The Precious Minerals Marketing Company (PMMC), will be introducing a new and improved license to clamp down illegal activities within the downstream sector of the precious minerals industry.

The new license is expected to have new security features which will make it counterfeit-proof.

In an interview with Citi News, the Managing Director of the Precious Minerals Marketing Company, Kojo Opare Hammond, said all existing licenses for buying and selling of gold and diamond will be revoked at the end of 2017.

This he said will allow for the issuance of the new licenses.

The PMMC is mandated to oversee the export of precious mineral from the small-scale mining sector, and the law requires at least 80 percent of foreign currency earned from exports to be repatriated into the country.

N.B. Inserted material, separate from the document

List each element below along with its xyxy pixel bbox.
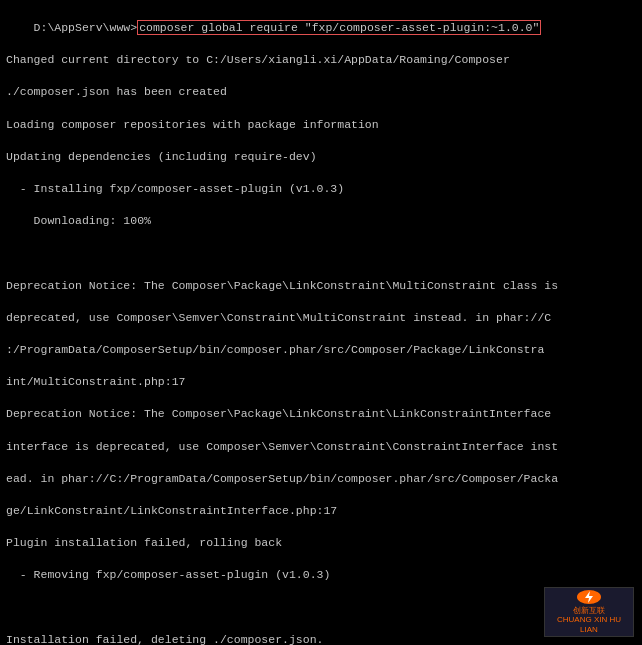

“We noticed some of them are abusing the system by trying to duplicate the licenses, so we are trying to introduce some sanity into the system by reissuing new licenses that will have certain security features that will make it impossible for anyone to just duplicate or photocopy and use,” the PMMC boss explained.

Before this, the PMMC intends to roll out a program to begin the re-issue of new licenses starting in December, “which will run until the end of the year [2017].”

“Effective January 1, everybody who is involved in the downstream industry, in terms of gold especially, will need to operate with that new license,” Mr. Opare Hammond said.

State of the PMMC

Earlier in 2017, it emerged that the PMMC, at the time, could not trace most of the companies involved in the export of $2.3 billion worth of gold in 2016, that did not result in the repatriation of foreign currency.

The company’s operations cut across buying, selling, grading, valuing, and processing of precious minerals to include appointing licensed buyers for the purchase of minerals mined by small-scale miners.

The PMMC has been noted as one of the five 18 state-owned enterprises that made losses in 2016.

The company recorded consistent losses throughout the period, and it was not able to pay dividends or surplus to the Government, according to the 2016 Annual Aggregate report on State Owned Enterprises.

Its revenue declined significantly by 83% from GHc136 million to GHc23 million in 2016.